Baulieu is careful to point out that he does not collect royalties from the pill. "I have a problem with the question of money. I love having everything, but I neither want to earn nor to pay. I don't want to take royalties. I feel free. I can tell everyone to go to hell. I don't want any ties. My children aren't like that, and they're right. I'm the one who is wrong."
Baulieu often describes himself as an ascetic who believes in "persistent work," but—unlike his mother—not because he thinks you must work. "One works because one is afraid of doing nothing, and then becoming obsessed with metaphysical problems," he says. The work in his case led to fame, which he seems always to have known was in the cards, although he never had a plan—he just thought "it would happen all by itself." And like so many other major medical advances, his famous pill was an almost accidental discovery: "Honestly, I didn't foresee that we were going to go in this direction. I was just doing my work on an interesting compound."
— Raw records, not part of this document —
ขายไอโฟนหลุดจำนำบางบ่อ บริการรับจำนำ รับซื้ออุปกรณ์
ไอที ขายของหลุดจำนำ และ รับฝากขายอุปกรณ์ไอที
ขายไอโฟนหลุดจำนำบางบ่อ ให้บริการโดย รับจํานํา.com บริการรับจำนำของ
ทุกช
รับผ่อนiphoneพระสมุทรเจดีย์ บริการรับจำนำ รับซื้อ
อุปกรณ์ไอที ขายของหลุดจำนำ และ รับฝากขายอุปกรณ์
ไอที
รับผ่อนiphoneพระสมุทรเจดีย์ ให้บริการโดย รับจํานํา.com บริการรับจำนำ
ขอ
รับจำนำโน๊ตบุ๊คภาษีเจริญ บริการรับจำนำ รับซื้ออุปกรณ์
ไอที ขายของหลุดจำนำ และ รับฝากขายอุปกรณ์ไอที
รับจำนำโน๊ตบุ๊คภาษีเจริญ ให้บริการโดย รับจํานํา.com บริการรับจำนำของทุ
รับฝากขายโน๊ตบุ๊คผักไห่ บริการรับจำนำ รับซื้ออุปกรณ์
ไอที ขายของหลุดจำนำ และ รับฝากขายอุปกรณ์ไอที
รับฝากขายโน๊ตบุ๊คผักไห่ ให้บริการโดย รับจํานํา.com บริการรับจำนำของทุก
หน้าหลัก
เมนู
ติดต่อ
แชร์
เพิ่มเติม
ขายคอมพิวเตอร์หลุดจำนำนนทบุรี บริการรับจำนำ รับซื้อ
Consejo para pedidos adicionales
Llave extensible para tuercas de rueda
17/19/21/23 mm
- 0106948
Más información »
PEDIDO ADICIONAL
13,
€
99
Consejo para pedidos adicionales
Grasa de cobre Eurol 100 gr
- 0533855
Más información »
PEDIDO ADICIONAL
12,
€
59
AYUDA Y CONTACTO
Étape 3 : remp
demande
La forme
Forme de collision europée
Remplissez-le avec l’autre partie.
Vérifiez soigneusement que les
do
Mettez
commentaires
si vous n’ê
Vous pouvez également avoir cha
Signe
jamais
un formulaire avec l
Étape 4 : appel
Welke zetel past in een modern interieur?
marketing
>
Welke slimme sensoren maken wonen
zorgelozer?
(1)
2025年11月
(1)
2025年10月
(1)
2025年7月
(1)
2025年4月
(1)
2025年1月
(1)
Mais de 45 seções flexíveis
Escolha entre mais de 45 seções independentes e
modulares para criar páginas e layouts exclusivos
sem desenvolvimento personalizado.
But the fame turned out to be unexpectedly useful. He explains why it's important for scientists to be "as famous as painters or writers." Baulieu knows that "you have to personalize things a little, because people have the impression that science is a cold profession. But it is something that you do with your heart. Intelligence is very important, but you also need the will, the heart, passion, and persistence. Being a public figure is interesting because you are responsible for explaining the significance of science, not just treating sickness, but explaining how science is done—so that young people will not imagine that we are computers."